Unicode code points, planes and UTF-8

What a code point is, how Unicode planes and the BMP are organized, and how UTF-8 encodes any character in one to four bytes.

Code points and the U+ notation

A code point is the unique number Unicode assigns to a character, written as U+ followed by hexadecimal digits. The letter A is U+0041, which is 65 in decimal, and a grinning face emoji is U+1F600, which is 128512. The current range runs from U+0000 up to U+10FFFF, giving room for more than a million code points. A code point is an abstract identity; it says which character you mean but not how it is stored in memory or a file.

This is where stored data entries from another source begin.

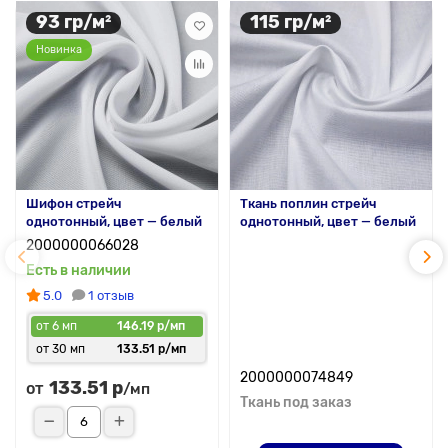
93 гр/м²
115 гр/м²
Новинка
Шифон стрейч
Ткань поплин стрейч
однотонный, цвет — белый
однотонный, цвет — белый
2000000066028
Есть в наличии
5.0
1 отзыв
от 6 мп
146.19 р/мп
от 30 мп
133.51 р/мп
2000000074849
133.51 р
от
/мп
Ткань под заказ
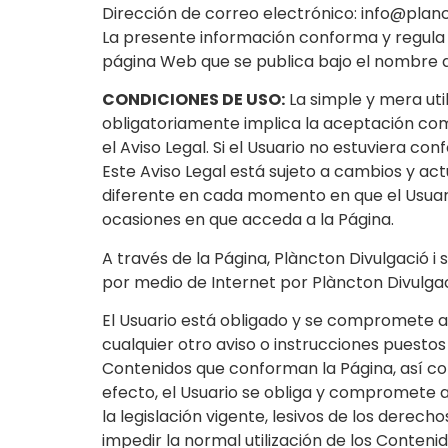
Dirección de correo electrónico: info@plan
La presente información conforma y regula la
página Web que se publica bajo el nombre 
CONDICIONES DE USO:
La simple y mera util
obligatoriamente implica la aceptación comp
el Aviso Legal. Si el Usuario no estuviera co
Este Aviso Legal está sujeto a cambios y act
diferente en cada momento en que el Usuario 
ocasiones en que acceda a la Página.
A través de la Página, Plàncton Divulgació i 
por medio de Internet por Plàncton Divulgac
El Usuario está obligado y se compromete a ut
cualquier otro aviso o instrucciones puestos
Contenidos que conforman la Página, así c
efecto, el Usuario se obliga y compromete a N
la legislación vigente, lesivos de los derech
impedir la normal utilización de los Conten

Planes and the Basic Multilingual Plane

Unicode divides its code space into 17 planes of 65,536 code points each. Plane 0, the Basic Multilingual Plane or BMP, holds almost every character in common use: Latin, Greek, Cyrillic, Arabic, Hebrew, the main CJK ideographs and thousands of symbols. The higher planes, often called astral or supplementary, hold most emoji, historic scripts, rarer ideographs and specialized symbols. Anything with a code point above U+FFFF lives outside the BMP.

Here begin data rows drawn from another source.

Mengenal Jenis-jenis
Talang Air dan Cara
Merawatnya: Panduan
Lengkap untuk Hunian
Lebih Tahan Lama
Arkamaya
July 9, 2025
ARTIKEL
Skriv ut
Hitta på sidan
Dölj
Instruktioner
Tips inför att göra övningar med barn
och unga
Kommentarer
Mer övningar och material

How UTF-8 encodes a code point

UTF-8 is a variable-length encoding that stores a code point in one to four bytes. Code points up to U+007F, the ASCII range, take a single byte, so A stays 0x41. Values up to U+07FF take two bytes, up to U+FFFF take three, and everything above that takes four. The leading byte signals the length and the continuation bytes each begin with the bits 10, which is why a two-byte character like é becomes 0xC3 0xA9 and a four-byte emoji becomes four bytes such as 0xF0 0x9F 0x98 0x80.

Surrogate pairs in UTF-16

JavaScript strings use UTF-16, which stores BMP characters in one 16-bit unit but needs two units, a surrogate pair, for anything above U+FFFF. That is why a single emoji has a string length of 2 even though it is one character. Iterating with the spread operator or a for-of loop walks whole code points and rejoins the pair, which is exactly what this tool does so each astral character is counted and shown once.

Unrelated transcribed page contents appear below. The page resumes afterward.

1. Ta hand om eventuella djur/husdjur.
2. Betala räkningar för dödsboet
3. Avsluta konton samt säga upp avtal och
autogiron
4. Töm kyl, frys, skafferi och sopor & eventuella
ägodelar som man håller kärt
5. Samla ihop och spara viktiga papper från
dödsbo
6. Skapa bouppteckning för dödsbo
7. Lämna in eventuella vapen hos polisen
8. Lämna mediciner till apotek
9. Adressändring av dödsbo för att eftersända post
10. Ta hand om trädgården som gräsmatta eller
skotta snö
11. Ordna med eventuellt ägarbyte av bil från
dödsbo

Frequently asked questions

Why does an emoji have a JavaScript length of 2?

Emoji above U+FFFF are stored as a UTF-16 surrogate pair, which is two 16-bit units. The .length property counts those units, while this tool counts whole code points, so it reports the emoji as one character.

Is a code point the same as a byte?

No. A code point is the character's number, while bytes are the encoded form. In UTF-8 one code point becomes one to four bytes, so the two values only match for plain ASCII characters.

What is the largest possible code point?

U+10FFFF. Unicode caps the range there so every code point can be encoded in UTF-16, which leaves just over a million usable positions across the 17 planes.